Subsidiarity, in fact, can be found in many places within the Wikimedia movement. Each Wikimedia project (i.e. Wikipedia, Commons, Wikisource, etc.) in each language has its own community with its own rules. Decisions specific to English Wikipedia, for example, are made within the English Wikipedia community, not on a central level. Similarly, even within these projects, there are often rules where decision-making powers are further divested to, for example, the editors engaged in specific topics. Similarly, Wikimedia chapters are established in a number of countries to organize and execute activities appropriate to their jurisdiction, subject to the will of their constituents. There’s no global body that decides what kind of events are to take place in different countries, or what kind of policies are to apply to verifiable sources, or what names users may take when they sign up in one of the projects. It’s all decided at the most local level possible and sensible.

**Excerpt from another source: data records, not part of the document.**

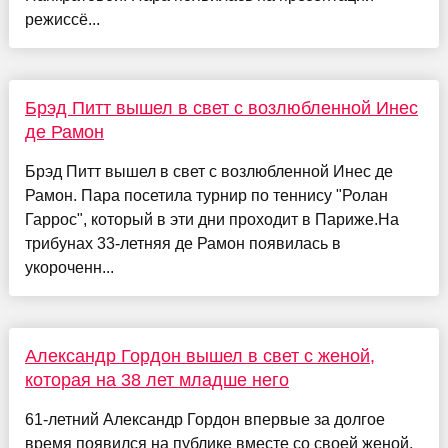
режиссё...
Брэд Питт вышел в свет с возлюбленной Инес
де Рамон
Брэд Питт вышел в свет с возлюбленной Инес де
Рамон. Пара посетила турнир по теннису "Ролан
Гаррос", который в эти дни проходит в Париже.На
трибунах 33-летняя де Рамон появилась в
укороченн...
Александр Гордон вышел в свет с женой,
которая на 38 лет младше него
61-летний Александр Гордон впервые за долгое
время появился на публике вместе со своей женой,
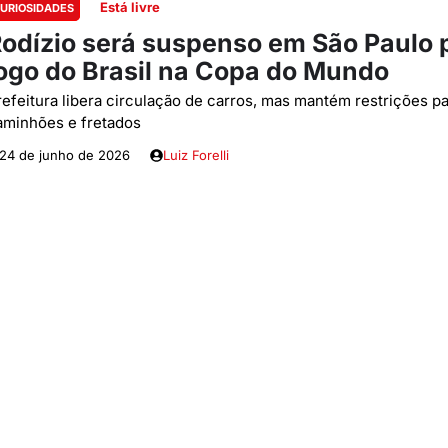
Está livre
URIOSIDADES
odízio será suspenso em São Paulo 
ogo do Brasil na Copa do Mundo
refeitura libera circulação de carros, mas mantém restrições p
aminhões e fretados
24 de junho de 2026
Luiz Forelli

On the other hand, where prudent, decisions are made at a higher or a global level. The different language Wikipedia projects all have in common that, what they are to produce, is an encyclopedia. If Gaelic Wikipedia wanted to decide that, instead of an encyclopedia, they want to produce a cookbook under that name, their project would fall out of the bounds of what Wikipedia is and an intervention would likely follow. Similarly, the Wikimedia Foundation, as a technical provider subject to United States law, has set a few global rules regarding copyright issues and coverage of living persons that could not be left to the individual Wikimedia projects, because doing so would have left the Foundation at significant risk of litigation and/or criminal prosecution.
With all that general stuff out of the way, let’s move on to Stu’s questions:
Stu: Is it right that 50% of rich country donations stay in those rich countries?
As Stu states, at least 95% of all money donated to Wikimedia entities comes from well-developed countries. Whether it’s right for half of that to stay in those rich countries depends on what criteria one chooses to determine “rightness”. But the question itself is actually a bit misleading. As Stu pointed out, $4.3 million or 15% was raised by chapters last fiscal year, $25 million or 85% by the Foundation whose largest source country is, by far, the United States. 95% of that would be $27.8 million, 50% of that would be $13.9 million. So, what he’s actually asking is: Is it right that $13.9 million of rich country donations stay in those rich countries?
The answer to that is difficult to tell, because, in reality, much more than that has actually been spent and, according to the Foundation’s annual plan 2011/12 will be spent, in “rich countries”. While the plan doesn’t outright specify how much of its expenditures go to places other than “rich countries”, It is possible to estimate the range of that spending. According to the plan, 44% of the projected overall spending will go to technology, 24% to administration, 23% to programs, 8% to fundraising and 1% to governance. It is safe to assume that close to all of administration, fundraising, and governance (32%) expenditures remain in the US as that is where the Foundation is located . Most of the technology spending and some of the program spending will likely also stay in the US. But, even if it were half of each, that would only amount to 34% of total spending, a far cry from 50%. But, if we accept that number, even next year, 66% of total Foundation spending plus most of the chapter’s spending will go to “rich countries”.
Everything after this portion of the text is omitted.